Мы ели в тишине. Сумерки быстро выцветали, и на тропинки сада, протискиваясь между пышными кустами, выползала таинственная темнота, боязливо огибавшая низкие каменные фонари, в которых, как светлячок, теплился огонь. В столовую вошли два лакея и зажгли свечи. В их тусклом ровном мерцании по-новому заиграло столовое золото. Окна, потеряв свою прозрачность, теперь казались матовыми и наполовину отражали наш тихий ужин. Только в тени тяжелых зеленых штор еще были видны полосы сумеречного неба.
На вторую смену принесли жареные овощи. Лакей предложил герцогу бокал вина. Вайрон жестом попросил принести такой же для меня.
– Выпей, – сказал он. – Быстрее вылечишься.
С детства у меня было тонкое обоняние, но цветочную эссенцию в вине, как бы знакома она мне ни была, я не смогла угадать. Заметив, что герцог смотрит на меня, я прекратила принюхиваться к вину и в несколько больших глотков осушила почти весь бокал.
Третьей смены не было. Как позже я узнала, герцог не был большим любителем застолий и ел очень мало, отдавая предпочтение вину, но не мясу.
На опустевший стол лакей поставил вазу с пышными белыми розами и вышел.
На кислых почвах Центральных равнин розы приживались плохо, и стоимость некоторых сортов была выше аксенсоремского жемчуга. Простолюдины, как правило, могли увидеть их лишь в те редкие дни, когда проходило открытое заседание парламента в Амбреке. Но я безошибочно узнавала их по сладкому запаху трупного разложения, которым пропах дом моей приемной семьи.
– Ты любишь цветы? – неожиданно спросил герцог, заметив мой взгляд.

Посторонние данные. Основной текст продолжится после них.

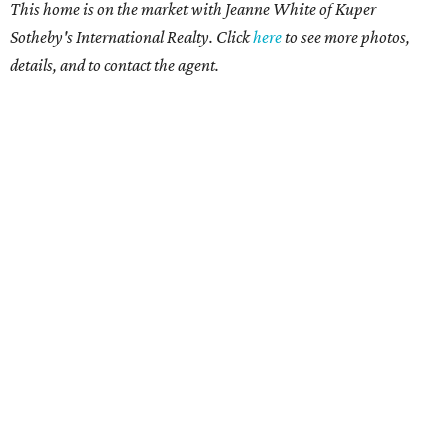
This home is on the market with Jeanne White of Kuper
Sotheby's International Realty. Click
here
to see more photos,
details, and to contact the agent.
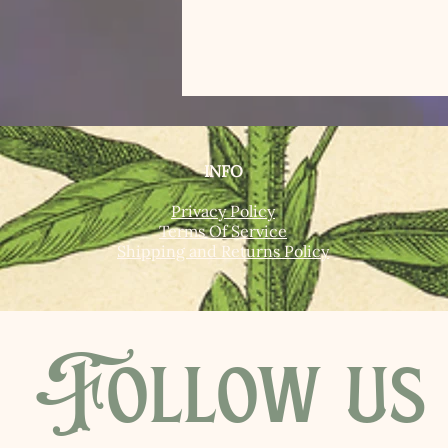
INFO
Privacy Policy
Terms Of Service
Shipping and Returns Policy
Follow us 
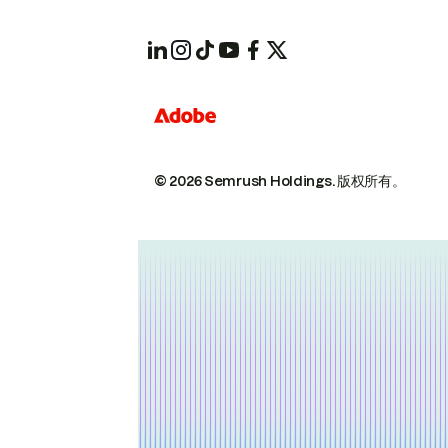
© 2026 Semrush Holdings.
版权所有。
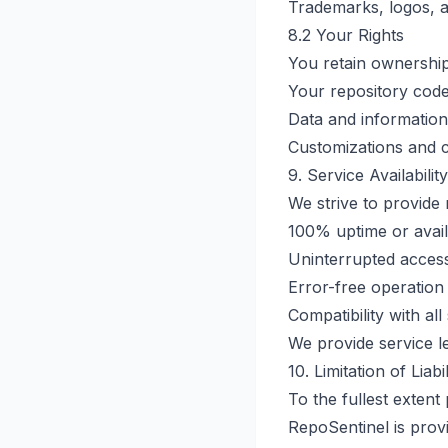
Trademarks, logos, 
8.2 Your Rights
You retain ownership
Your repository cod
Data and information
Customizations and c
9. Service Availability
We strive to provide 
100% uptime or availa
Uninterrupted access
Error-free operation
Compatibility with al
We provide service le
10. Limitation of Liabil
To the fullest extent
RepoSentinel is provi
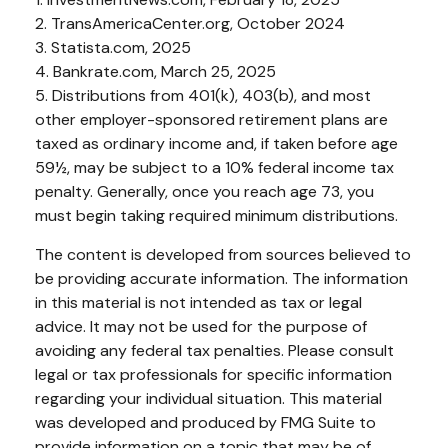
2. TransAmericaCenter.org, October 2024
3. Statista.com, 2025
4. Bankrate.com, March 25, 2025
5. Distributions from 401(k), 403(b), and most
other employer-sponsored retirement plans are
taxed as ordinary income and, if taken before age
59½, may be subject to a 10% federal income tax
penalty. Generally, once you reach age 73, you
must begin taking required minimum distributions.
The content is developed from sources believed to
be providing accurate information. The information
in this material is not intended as tax or legal
advice. It may not be used for the purpose of
avoiding any federal tax penalties. Please consult
legal or tax professionals for specific information
regarding your individual situation. This material
was developed and produced by FMG Suite to
provide information on a topic that may be of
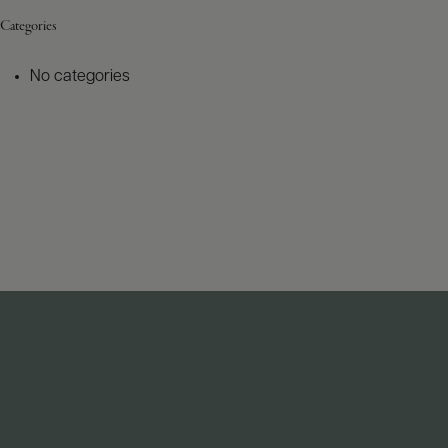
Categories
No categories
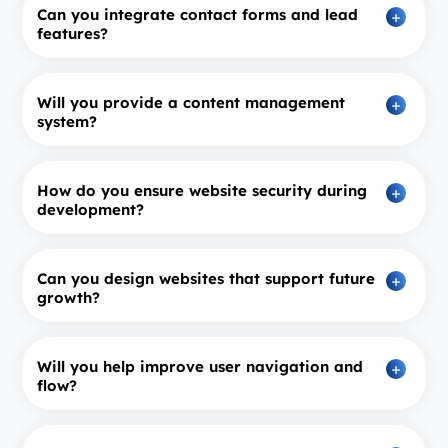
Can you integrate contact forms and lead
features?
Will you provide a content management
system?
How do you ensure website security during
development?
Can you design websites that support future
growth?
Will you help improve user navigation and
flow?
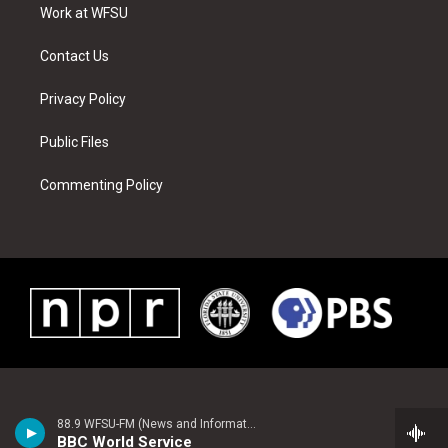
a
s
k
n
Work at WFSU
m
t
Contact Us
Privacy Policy
Public Files
Commenting Policy
88.9 WFSU-FM (News and Information)
BBC World Service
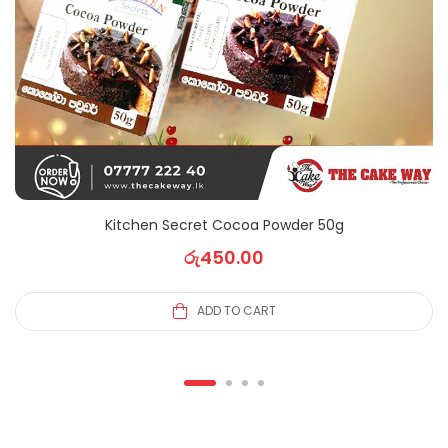
Kitchen Secret Cocoa Powder 50g
රු
450.00
ADD TO CART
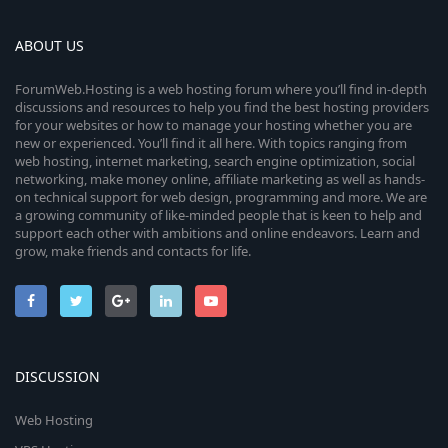
ABOUT US
ForumWeb.Hosting is a web hosting forum where you’ll find in-depth
discussions and resources to help you find the best hosting providers
for your websites or how to manage your hosting whether you are
new or experienced. You’ll find it all here. With topics ranging from
web hosting, internet marketing, search engine optimization, social
networking, make money online, affiliate marketing as well as hands-
on technical support for web design, programming and more. We are
a growing community of like-minded people that is keen to help and
support each other with ambitions and online endeavors. Learn and
grow, make friends and contacts for life.
DISCUSSION
Web Hosting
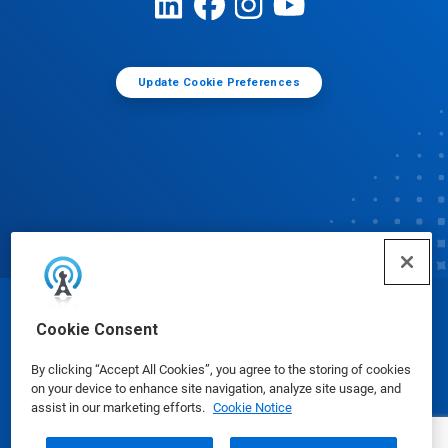
Update Cookie Preferences
© Ecolab Inc. 2025
Cookie Consent
By clicking “Accept All Cookies”, you agree to the storing of cookies
Safety Data Sheets
|
Privacy Policy
|
Terms of Use
on your device to enhance site navigation, analyze site usage, and
assist in our marketing efforts.
Cookie Notice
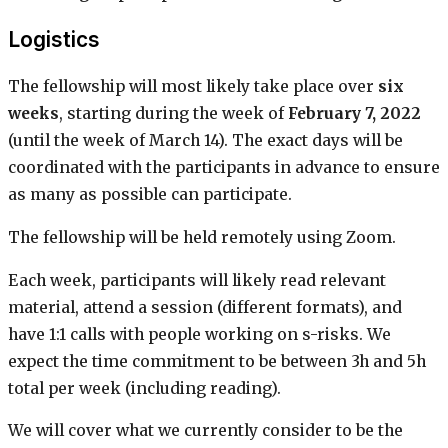
Logistics
The fellowship will most likely take place over
six
weeks
, starting during the week of
February 7, 2022
(until the week of March 14). The exact days will be
coordinated with the participants in advance to ensure
as many as possible can participate.
The fellowship will be held remotely using Zoom.
Each week, participants will likely read relevant
material, attend a session (different formats), and
have 1:1 calls with people working on s-risks. We
expect the time commitment to be between 3h and 5h
total per week (including reading).
We will cover what we currently consider to be the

Я смутилась и слабо качнула головой:
– Не знаю, – я видела много цветов, но мне не у кого было спросить их названия, и даже если бы я любила их, я бы не смогла их назвать. – Вряд ли.
– А розы?
Герцог протянул руку и вытянул один из бутонов. С его пальца на белоснежную скатерть упала капля крови. Пятно расползалось по ткани, съедая белые нити, вытягиваясь и расширяясь, пока не застыло неровной кляксой у локтя.